RBS says it will send small firms to peer-to-peer lenders

New partnership comes as part of a push for improved small business financing

RBS warned clients of trouble just before the 2008 crisis. It has done so again Credit: Photo: Getty Images

Royal Bank of Scotland has teamed up with a pair of peer-to-peer lenders to offer alternative loans to small companies that are rejected by the bank, in the industry's latest attempt to improve access to corporate lending.

RBS, Britain’s biggest lender to small businesses, said it expects to refer thousands of firms to Funding Circle and Assetz Capital following a pilot that begins next week in Scotland and the south-west of England.

“In the past, it would have been unthinkable for an alternative lender, let alone a new peer-to-peer lender, to collaborate with a bank.

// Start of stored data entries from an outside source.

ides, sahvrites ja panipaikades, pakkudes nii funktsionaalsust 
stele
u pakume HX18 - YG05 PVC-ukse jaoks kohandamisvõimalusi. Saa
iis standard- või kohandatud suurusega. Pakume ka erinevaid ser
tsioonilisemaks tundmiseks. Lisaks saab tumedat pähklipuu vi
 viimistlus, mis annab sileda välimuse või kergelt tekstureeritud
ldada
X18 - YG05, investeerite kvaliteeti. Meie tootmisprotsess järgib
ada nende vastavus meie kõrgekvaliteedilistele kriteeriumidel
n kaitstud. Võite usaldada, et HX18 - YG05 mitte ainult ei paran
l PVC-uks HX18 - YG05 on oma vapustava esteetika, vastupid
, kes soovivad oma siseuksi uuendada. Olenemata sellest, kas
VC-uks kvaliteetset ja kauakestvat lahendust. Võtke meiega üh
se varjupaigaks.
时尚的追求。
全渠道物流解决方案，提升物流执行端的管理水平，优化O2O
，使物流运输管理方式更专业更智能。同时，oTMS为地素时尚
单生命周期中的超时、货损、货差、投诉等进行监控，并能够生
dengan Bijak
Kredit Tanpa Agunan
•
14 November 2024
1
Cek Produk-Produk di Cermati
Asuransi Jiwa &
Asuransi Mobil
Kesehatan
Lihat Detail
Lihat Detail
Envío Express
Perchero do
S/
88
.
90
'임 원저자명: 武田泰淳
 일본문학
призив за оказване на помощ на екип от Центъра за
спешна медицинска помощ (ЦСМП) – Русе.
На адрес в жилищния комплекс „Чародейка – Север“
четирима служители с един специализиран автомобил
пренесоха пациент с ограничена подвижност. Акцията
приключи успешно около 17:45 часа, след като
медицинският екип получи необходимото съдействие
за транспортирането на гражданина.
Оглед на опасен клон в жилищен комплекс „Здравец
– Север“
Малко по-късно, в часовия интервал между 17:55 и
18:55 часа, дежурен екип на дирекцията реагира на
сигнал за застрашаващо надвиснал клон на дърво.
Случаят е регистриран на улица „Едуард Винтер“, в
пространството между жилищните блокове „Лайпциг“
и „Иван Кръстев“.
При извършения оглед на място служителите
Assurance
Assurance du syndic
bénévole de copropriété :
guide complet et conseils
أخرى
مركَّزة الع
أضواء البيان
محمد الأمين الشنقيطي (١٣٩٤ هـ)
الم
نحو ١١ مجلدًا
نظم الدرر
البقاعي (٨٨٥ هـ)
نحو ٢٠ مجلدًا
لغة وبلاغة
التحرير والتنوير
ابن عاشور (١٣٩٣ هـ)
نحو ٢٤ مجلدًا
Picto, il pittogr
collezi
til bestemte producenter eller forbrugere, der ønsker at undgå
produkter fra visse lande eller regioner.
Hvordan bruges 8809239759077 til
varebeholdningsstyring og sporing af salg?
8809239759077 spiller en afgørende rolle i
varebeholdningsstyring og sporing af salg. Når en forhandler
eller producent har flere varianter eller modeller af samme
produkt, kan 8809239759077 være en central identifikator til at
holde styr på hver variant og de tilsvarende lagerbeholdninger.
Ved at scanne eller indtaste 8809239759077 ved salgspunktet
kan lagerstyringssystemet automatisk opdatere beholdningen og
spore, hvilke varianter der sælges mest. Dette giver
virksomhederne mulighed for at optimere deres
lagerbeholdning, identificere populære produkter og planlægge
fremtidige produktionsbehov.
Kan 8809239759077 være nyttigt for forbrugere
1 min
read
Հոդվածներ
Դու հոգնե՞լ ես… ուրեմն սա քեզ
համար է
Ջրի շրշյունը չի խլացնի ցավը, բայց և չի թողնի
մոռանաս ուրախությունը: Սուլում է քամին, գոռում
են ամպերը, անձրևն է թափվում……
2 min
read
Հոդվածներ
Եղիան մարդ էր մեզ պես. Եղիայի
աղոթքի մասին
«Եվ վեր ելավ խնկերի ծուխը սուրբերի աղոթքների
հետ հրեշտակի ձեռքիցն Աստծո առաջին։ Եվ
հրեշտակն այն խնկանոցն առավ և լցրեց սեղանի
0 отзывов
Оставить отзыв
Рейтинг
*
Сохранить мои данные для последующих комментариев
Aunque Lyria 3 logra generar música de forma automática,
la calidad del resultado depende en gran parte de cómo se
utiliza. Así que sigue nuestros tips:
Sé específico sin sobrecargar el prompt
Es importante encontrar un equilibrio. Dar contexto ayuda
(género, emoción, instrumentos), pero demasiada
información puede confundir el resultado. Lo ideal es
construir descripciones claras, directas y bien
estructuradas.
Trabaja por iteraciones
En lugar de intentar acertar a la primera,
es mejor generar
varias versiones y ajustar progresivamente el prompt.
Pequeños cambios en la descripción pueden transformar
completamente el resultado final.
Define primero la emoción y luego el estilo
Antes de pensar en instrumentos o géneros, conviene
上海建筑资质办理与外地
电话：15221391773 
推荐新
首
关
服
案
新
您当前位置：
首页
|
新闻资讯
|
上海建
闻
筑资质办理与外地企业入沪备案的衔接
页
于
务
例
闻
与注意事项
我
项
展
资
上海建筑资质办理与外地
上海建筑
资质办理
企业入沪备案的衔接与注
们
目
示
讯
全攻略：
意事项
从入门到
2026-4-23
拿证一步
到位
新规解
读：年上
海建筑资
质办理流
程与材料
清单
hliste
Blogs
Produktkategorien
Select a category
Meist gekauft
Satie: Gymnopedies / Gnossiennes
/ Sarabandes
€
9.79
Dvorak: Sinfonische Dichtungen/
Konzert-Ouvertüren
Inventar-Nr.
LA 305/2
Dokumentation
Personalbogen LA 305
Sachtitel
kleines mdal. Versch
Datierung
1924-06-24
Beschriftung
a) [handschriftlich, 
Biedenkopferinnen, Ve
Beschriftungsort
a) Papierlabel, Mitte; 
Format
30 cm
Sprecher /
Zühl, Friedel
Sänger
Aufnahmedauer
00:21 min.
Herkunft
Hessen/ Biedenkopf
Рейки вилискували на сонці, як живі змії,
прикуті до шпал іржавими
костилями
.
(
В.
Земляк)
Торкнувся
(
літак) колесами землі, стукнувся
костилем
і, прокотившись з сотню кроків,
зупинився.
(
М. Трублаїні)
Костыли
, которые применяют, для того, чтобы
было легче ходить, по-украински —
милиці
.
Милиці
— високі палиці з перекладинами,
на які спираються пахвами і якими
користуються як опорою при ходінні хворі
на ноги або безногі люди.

However, it is clear that there’s a genuine desire emerging for banks to support SMEs more by introducing alternative lending industry options,” said Andrew Holgate, managing director of Assetz.

RBS follows in the footsteps of Santander, which announced a partnership with Funding Circle last summer.

Research by the Department for Business last year found that half of all small firms that apply for a loan are rejected. The Government is working on several measures to push mainstream banks to refer rejected firms to alternative lenders in the hope that lending to small businesses will improve.

The biggest banks lent £128m less to small businesses in the three months to the end of September through the Funding for Lending scheme, a Bank of England programme to provide cheap loans in the hope they would be offered to households and small firms more freely.

Peer-to-peer lending makes up just 1pc of all business loans, according to RBS, but the industry is growing quickly. Funding Circle has lent £494m since its inception four years ago, including £40m from the Government’s British Business Bank.